他知道,困擾多年的暗疾,這次是真的好了。
徐誌友甚至隱隱覺得,那一股熱流還在經脈之中循環往返,令他苦修多年的內力都渾厚了幾分,不禁又驚又喜。
隻是,爺孫兩個四目相對,忽然都有些驚駭。
他們勤用家族龐大的力量,尋醫問藥多年,把國內外的名醫都看遍了,各種古藥新藥用遍,徐誌友的暗疾也餘毫沒有好轉。
李炫卻隻用幾分鍾的時間,“隨便”在身上按了幾下,就治好了!
這種手段,聞所未聞,見所未見,匪夷所思!
濟生堂的藥師們也都看傻了,他們見過醫生治病,但如此治病的方式,還都是第一次見。
這時候,李炫攤開手道:“我的藥,能抓了嗎?”
“你就那麽想死?”徐曼惱道,“別開玩笑了,沒聽藥師說嗎,你那服藥不能治病,隻能自殺!”

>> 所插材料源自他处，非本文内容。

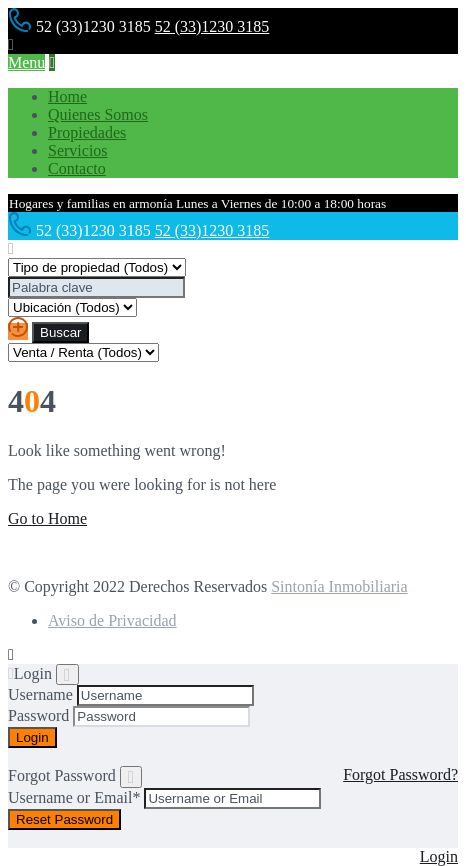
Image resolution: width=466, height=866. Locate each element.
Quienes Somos (98, 114)
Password (38, 715)
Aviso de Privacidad (112, 620)
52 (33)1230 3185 (212, 26)
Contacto (77, 168)
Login (439, 856)
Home (67, 96)
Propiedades (87, 132)
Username (40, 694)
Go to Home (47, 518)
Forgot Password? (400, 774)
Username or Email (74, 797)
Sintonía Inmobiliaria (339, 586)
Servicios (78, 150)
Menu (26, 62)
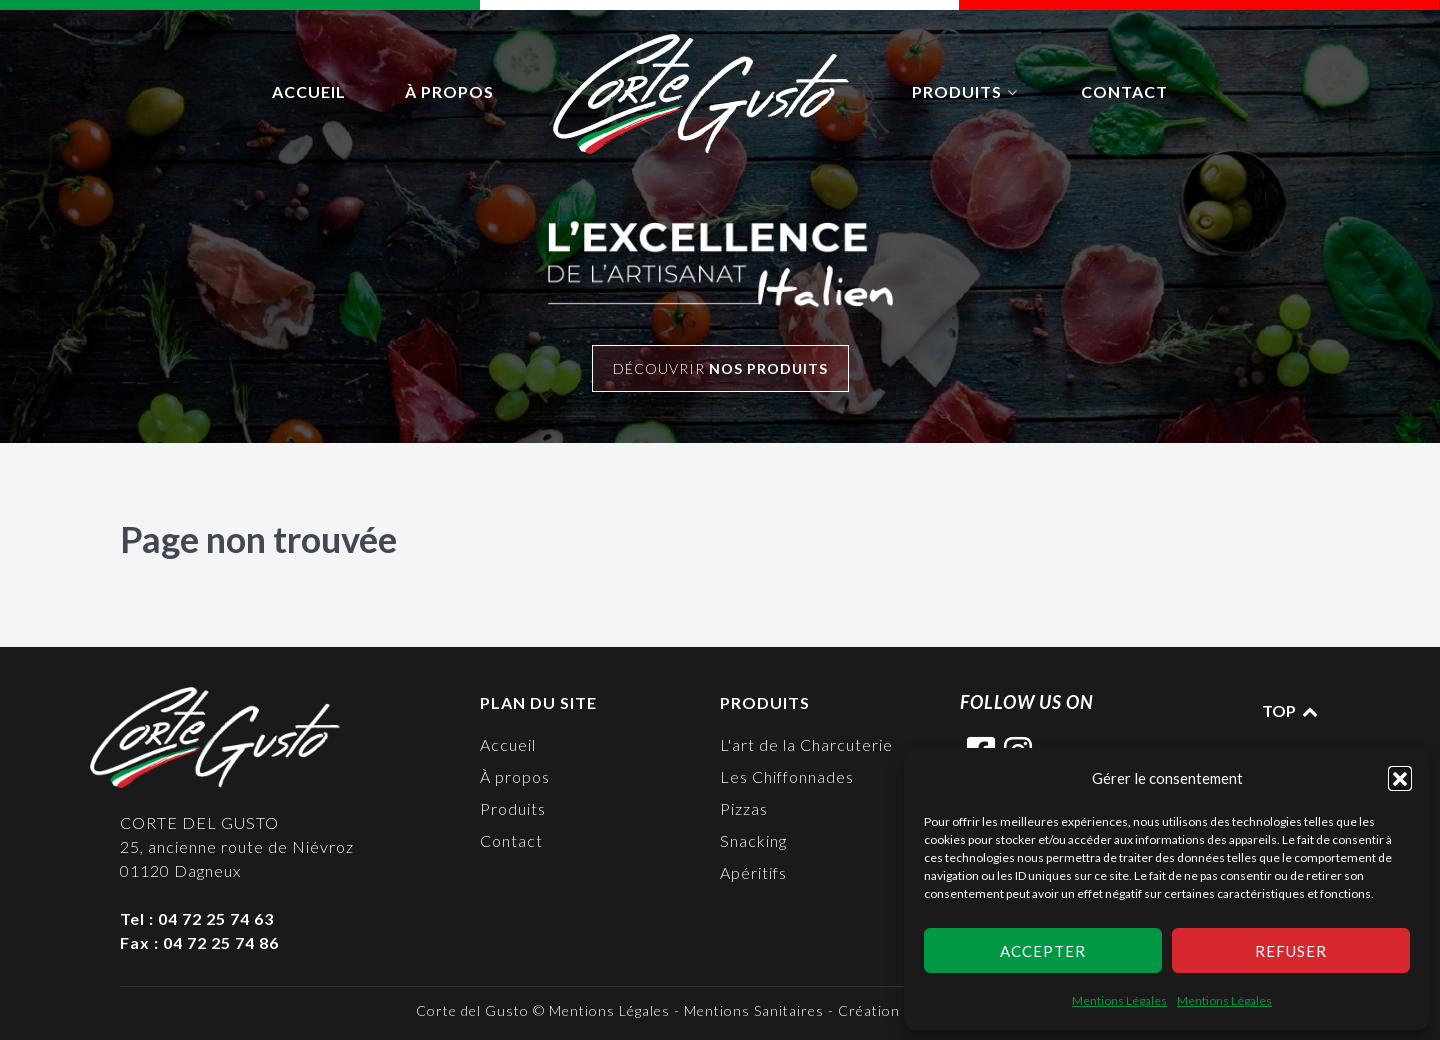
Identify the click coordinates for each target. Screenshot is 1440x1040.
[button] (1400, 778)
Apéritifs (753, 872)
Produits (513, 808)
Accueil (508, 744)
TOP (1291, 710)
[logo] (703, 94)
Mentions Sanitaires (754, 1010)
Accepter (1043, 951)
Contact (511, 840)
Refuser (1291, 951)
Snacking (753, 840)
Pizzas (744, 808)
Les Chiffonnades (787, 776)
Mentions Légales (1119, 1000)
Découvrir (720, 368)
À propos (515, 776)
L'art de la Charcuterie (806, 744)
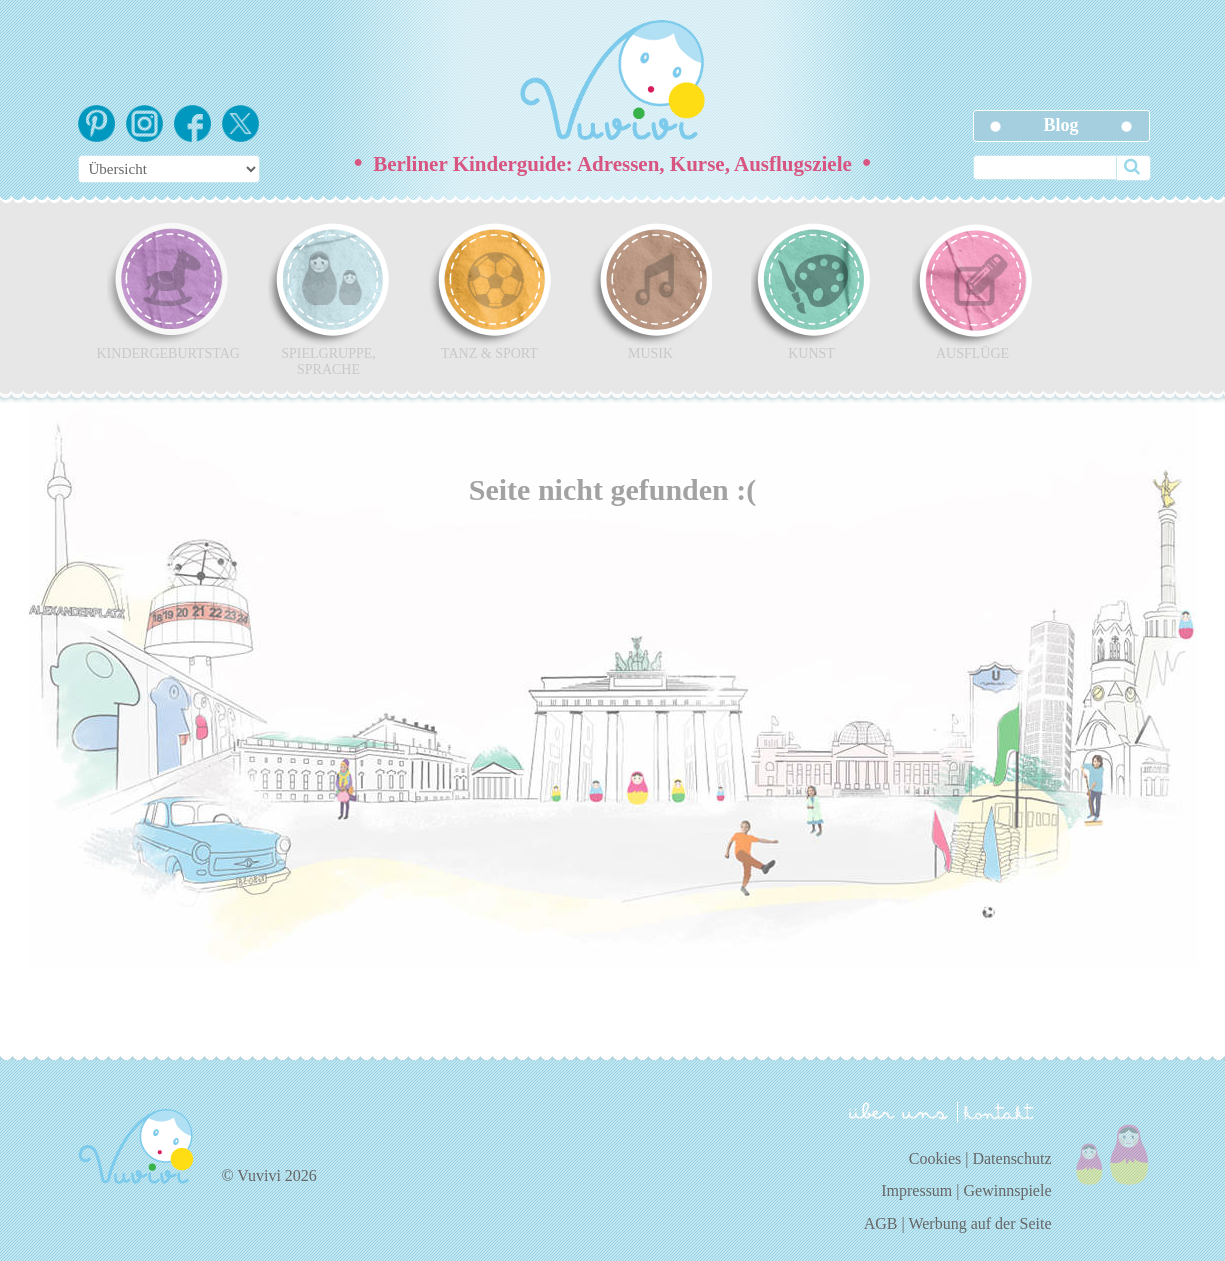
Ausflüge (973, 291)
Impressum (916, 1190)
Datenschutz (1011, 1158)
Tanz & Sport (490, 291)
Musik (651, 291)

“你們喝是自殺,我喝是以毒攻毒。”李炫解釋道,“我可是剛治好了你爺爺的病,這點忙也不能幫?”
李炫如此堅持,徐曼隻能讓經理照辦。
徐家祖孫和李炫坐在濟生堂的大廳裏閑聊等候。
徐誌友旁敲側擊的想要打聽李炫的情況,都被他岔開了。
徐誌友有些不甘心,忽然道:“先生應該也是習武之人吧?”
“我不是。”李炫搖頭。
“你剛剛在暴雨中行走,滴雨不沾身,這分明就是一種高明的武功!”徐誌友終於忍不住把自己的猜測說出來。
徐曼本來心不在焉,聽到這裏驚呼一聲,指著李炫道:“對啊,對啊,我怎麽沒想到!那麽大的雨,你身上卻一滴雨水都沒有!天啊,你是怎麽做到的?你穿了隱形雨衣嗎?”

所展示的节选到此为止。